Task to complete:
Give each record below again, without a single difference.

Entries taken from a collection:
+++

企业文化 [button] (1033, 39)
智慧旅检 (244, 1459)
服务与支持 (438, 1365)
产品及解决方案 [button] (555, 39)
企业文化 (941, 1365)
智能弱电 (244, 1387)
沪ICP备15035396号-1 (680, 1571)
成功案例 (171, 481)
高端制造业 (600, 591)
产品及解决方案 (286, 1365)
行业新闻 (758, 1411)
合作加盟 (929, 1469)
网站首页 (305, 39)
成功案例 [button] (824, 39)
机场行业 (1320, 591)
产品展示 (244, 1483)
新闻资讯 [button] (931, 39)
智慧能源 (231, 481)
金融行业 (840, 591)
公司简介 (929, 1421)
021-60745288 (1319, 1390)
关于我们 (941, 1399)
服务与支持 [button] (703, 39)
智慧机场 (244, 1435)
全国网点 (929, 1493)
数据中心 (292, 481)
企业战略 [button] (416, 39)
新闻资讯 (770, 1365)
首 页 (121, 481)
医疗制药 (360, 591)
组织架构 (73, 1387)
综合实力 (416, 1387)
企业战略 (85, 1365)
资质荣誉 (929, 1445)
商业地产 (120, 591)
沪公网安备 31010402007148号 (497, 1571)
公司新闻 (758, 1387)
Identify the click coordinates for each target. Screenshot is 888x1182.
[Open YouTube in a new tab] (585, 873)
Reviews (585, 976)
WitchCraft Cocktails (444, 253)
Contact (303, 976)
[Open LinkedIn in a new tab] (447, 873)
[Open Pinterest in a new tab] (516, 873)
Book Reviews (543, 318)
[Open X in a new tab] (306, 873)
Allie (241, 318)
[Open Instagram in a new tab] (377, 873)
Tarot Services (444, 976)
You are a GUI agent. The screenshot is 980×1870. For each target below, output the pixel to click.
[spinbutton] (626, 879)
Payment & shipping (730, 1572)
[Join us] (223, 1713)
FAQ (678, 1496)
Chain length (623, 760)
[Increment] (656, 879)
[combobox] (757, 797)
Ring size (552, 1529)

+++

Solution to the problem:
企业文化 [button] (1033, 39)
智慧旅检 (244, 1459)
服务与支持 (438, 1365)
产品及解决方案 [button] (555, 39)
企业文化 (941, 1365)
智能弱电 (244, 1387)
沪ICP备15035396号-1 (680, 1571)
成功案例 (171, 481)
高端制造业 (600, 591)
产品及解决方案 (286, 1365)
行业新闻 (758, 1411)
合作加盟 (929, 1469)
网站首页 (305, 39)
成功案例 [button] (824, 39)
机场行业 (1320, 591)
产品展示 (244, 1483)
新闻资讯 [button] (931, 39)
智慧能源 (231, 481)
金融行业 (840, 591)
公司简介 (929, 1421)
021-60745288 (1319, 1390)
关于我们 (941, 1399)
服务与支持 [button] (703, 39)
智慧机场 (244, 1435)
全国网点 (929, 1493)
数据中心 (292, 481)
企业战略 [button] (416, 39)
新闻资讯 (770, 1365)
首 页 (121, 481)
医疗制药 (360, 591)
组织架构 (73, 1387)
综合实力 (416, 1387)
企业战略 (85, 1365)
资质荣誉 (929, 1445)
商业地产 (120, 591)
沪公网安备 31010402007148号 (497, 1571)
公司新闻 (758, 1387)
Identify the click coordinates for each target. Screenshot is 888x1182.
[Open YouTube in a new tab] (585, 873)
Reviews (585, 976)
WitchCraft Cocktails (444, 253)
Contact (303, 976)
[Open LinkedIn in a new tab] (447, 873)
[Open Pinterest in a new tab] (516, 873)
Book Reviews (543, 318)
[Open X in a new tab] (306, 873)
Allie (241, 318)
[Open Instagram in a new tab] (377, 873)
Tarot Services (444, 976)
You are a GUI agent. The screenshot is 980×1870. For each target below, output the pixel to click.
[spinbutton] (626, 879)
Payment & shipping (730, 1572)
[Join us] (223, 1713)
FAQ (678, 1496)
Chain length (623, 760)
[Increment] (656, 879)
[combobox] (757, 797)
Ring size (552, 1529)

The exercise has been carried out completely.